The Elevation of Witigis


Sources: —

Procopius De Bello Gotthico, I.11‑13. Cassiodorus, Variarum, X.31‑35. Jordanes, De Regnorum Successione, 372‑3; De Rebus Geticis, 309‑10.

Indignation of the Goths against Theodahad. The failure of the Gothic King to avert the fall of Neapolis exasperated beyond endurance the warlike subjects of Theodahad. His avarice and his ingratitude were known; his want of loyalty to the nation of his fathers was more than suspected. Rumours of his negotiations with Constantinople, even the most secret and the most discreditable of them, had reached the ears of his subjects, and now the worst of those rumours seemed to be confirmed by his desertion of the defenders of Neapolis, a desertion so extraordinary that mere incompetence seemed insufficient to account for it.

Assembly of the nation under arms at Regeta, Aug. 536.1 That which our ancestors would have called a Folcmote, an assembly of the whole Gothic nation under arms, was convened, by what authority we know not, to deliberate on the perilous condition of the country.  p63 The place of meeting was forty-three miles2 from Rome.
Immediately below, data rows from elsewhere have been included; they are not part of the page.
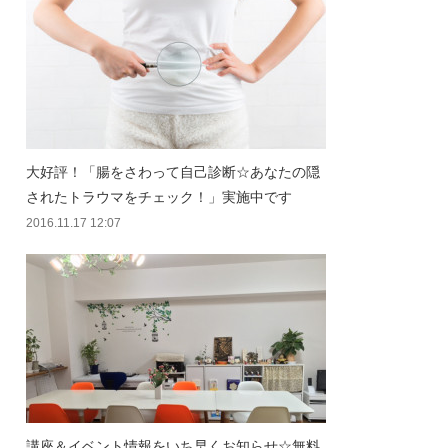
大好評！「腸をさわって自己診断☆あなたの隠
されたトラウマをチェック！」実施中です
2016.11.17 12:07
講座＆イベント情報をいち早くお知らせ☆無料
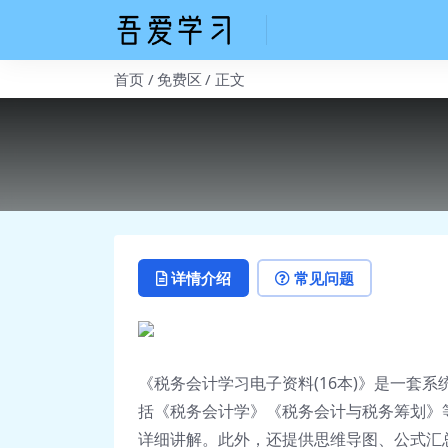
首页
免费区
正文
详情介绍
常见问题
《税务会计学习电子资料(16本)》是一套
括《税务会计学》《税务会计与税务筹划》
详细讲解。此外，还提供思维导图、公式汇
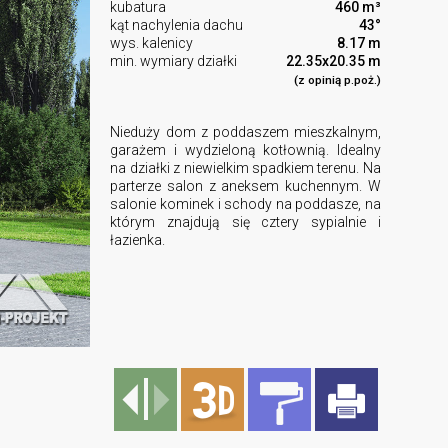
kubatura
460 m³
kąt nachylenia dachu
43°
wys. kalenicy
8.17 m
min. wymiary działki
22.35x20.35 m
(z opinią p.poż.)
Nieduży dom z poddaszem mieszkalnym,
garażem i wydzieloną kotłownią. Idealny
na działki z niewielkim spadkiem terenu. Na
parterze salon z aneksem kuchennym. W
salonie kominek i schody na poddasze, na
którym znajdują się cztery sypialnie i
łazienka.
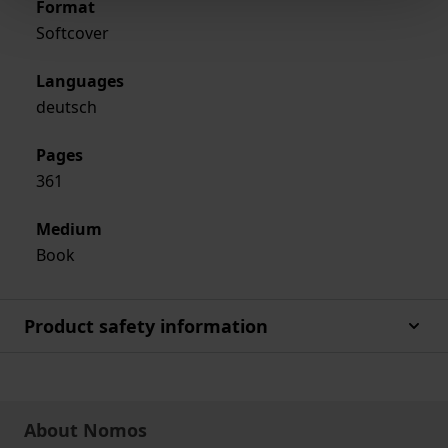
Format
Softcover
Languages
deutsch
Pages
361
Medium
Book
Product safety information
About Nomos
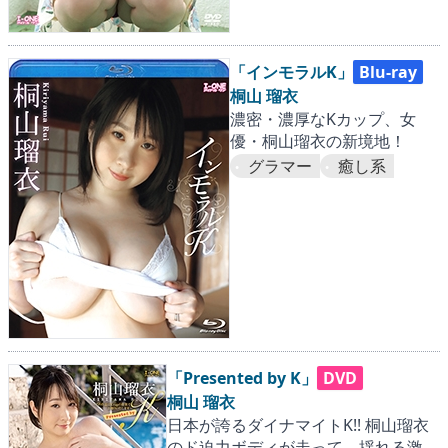
「インモラルK」
Blu-ray
桐山 瑠衣
濃密・濃厚なKカップ、女
優・桐山瑠衣の新境地！
グラマー
癒し系
「Presented by K」
DVD
桐山 瑠衣
日本が誇るダイナマイトK!! 桐山瑠衣
のド迫力ボディが走って、揺れる激震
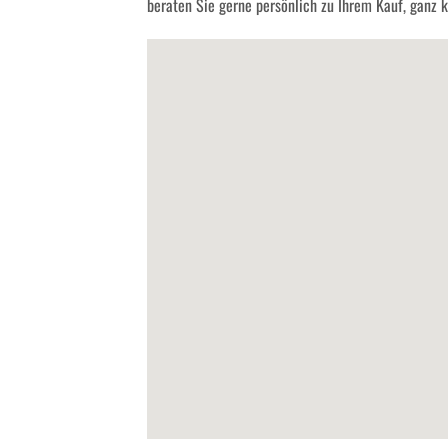
beraten Sie gerne persönlich zu Ihrem Kauf, ganz kl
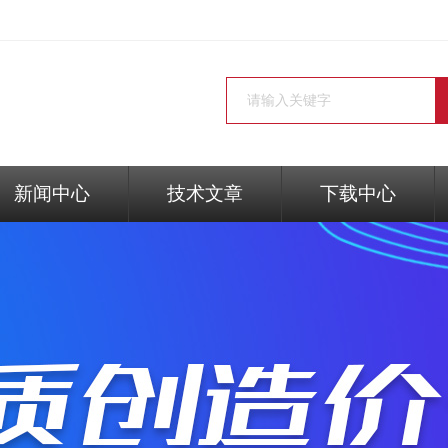
新闻中心
技术文章
下载中心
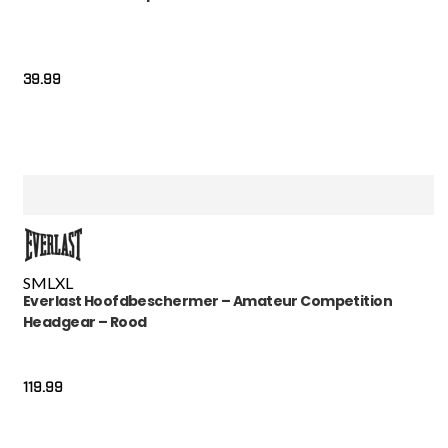
39.99
S
M
L
XL
Everlast Hoofdbeschermer – Amateur Competition
Headgear – Rood
119.99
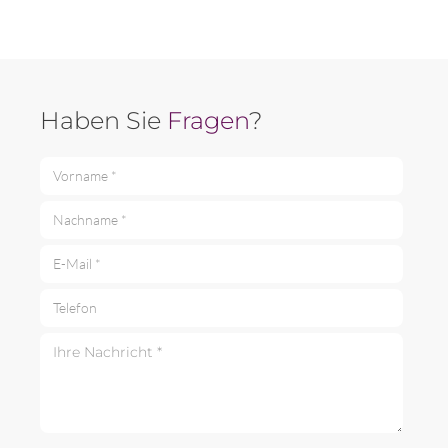
Haben Sie
Fragen
?
Vorname *
Nachname *
E-Mail *
Telefon
Ihre Nachricht *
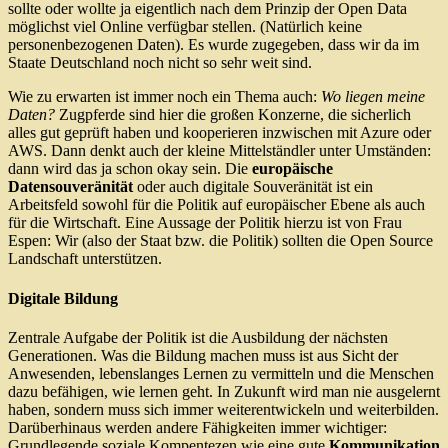
sollte oder wollte ja eigentlich nach dem Prinzip der Open Data
möglichst viel Online verfügbar stellen. (Natürlich keine
personenbezogenen Daten). Es wurde zugegeben, dass wir da im
Staate Deutschland noch nicht so sehr weit sind.
Wie zu erwarten ist immer noch ein Thema auch:
Wo liegen meine
Daten?
Zugpferde sind hier die großen Konzerne, die sicherlich
alles gut geprüft haben und kooperieren inzwischen mit Azure oder
AWS. Dann denkt auch der kleine Mittelständler unter Umständen:
dann wird das ja schon okay sein. Die
europäische
Datensouveränität
oder auch digitale Souveränität ist ein
Arbeitsfeld sowohl für die Politik auf europäischer Ebene als auch
für die Wirtschaft. Eine Aussage der Politik hierzu ist von Frau
Espen: Wir (also der Staat bzw. die Politik) sollten die Open Source
Landschaft unterstützen.
Digitale Bildung
Zentrale Aufgabe der Politik ist die Ausbildung der nächsten
Generationen. Was die Bildung machen muss ist aus Sicht der
Anwesenden, lebenslanges Lernen zu vermitteln und die Menschen
dazu befähigen, wie lernen geht. In Zukunft wird man nie ausgelernt
haben, sondern muss sich immer weiterentwickeln und weiterbilden.
Darüberhinaus werden andere Fähigkeiten immer wichtiger:
Grundlegende soziale Kompentezen wie eine gute
Kommunikation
It has been hitherto impossible to discover any clue to the name given by Procopius, who says 'The Romans call the place Regeta;' but the other indications afforded by him show that it was situated in the Pomptine Marshes, and in that part of them which the draining operations of Decius, who had apparently cleared out the old Decennovial3 Canal, had restored to productiveness, perhaps even to fertility.4

Allusion has already been made to Theodoric's share in the promotion of this useful work, and to the palace bearing his name which crowned the heights of Terracina.5 If not that palace itself, yet at any rate the hill on which it stood, rose conspicuously on the southern horizon some fifteen miles from the Gothic meeting-place. The reason for choosing this spot was that, thanks to the draining operations just referred to, the vast plain furnished a plentiful supply of grass for the horses of the assembled warriors.6

 p64  536 Deposition of Theodahad. As soon as the nation met upon the plain of Regeta, it was clear that the deposition of Theodahad was inevitable, and that the only question was who should succeed him. The line of the great Theodoric was practically extinct (only a young girl, the sister of Athalaric, remained); and in the great necessity of the nation, they travelled beyond the circle not only of royal, but even of noble blood, to find a deliverer. Election of Witigis. A warrior named Witigis, not sprung from any illustrious house,7 but who had rendered himself illustrious by great deeds wrought against the Gepids in the war of Sirmium,8 was raised upon the buckler and acclaimed as king.9 The pen of the veteran Cassiodorus was employed to draw up the document in which was announced to the Goths the elevation of a king, 'not chosen in the recesses of a royal bedchamber, but in  p65 the expanse of the boundless Campagna; of one who owed his dignity first to Divine grace, but secondly to the free judgment of the people; of one who knew the brave men in his army by comradeship, having stood shoulder to shoulder with them in the day of battle.' His countrymen were exhorted to relinquish that attitude of fear and mutual suspicion which the rule of the craven Theodahad had only too naturally produced, and to work with one accord for the deliverance of their nation.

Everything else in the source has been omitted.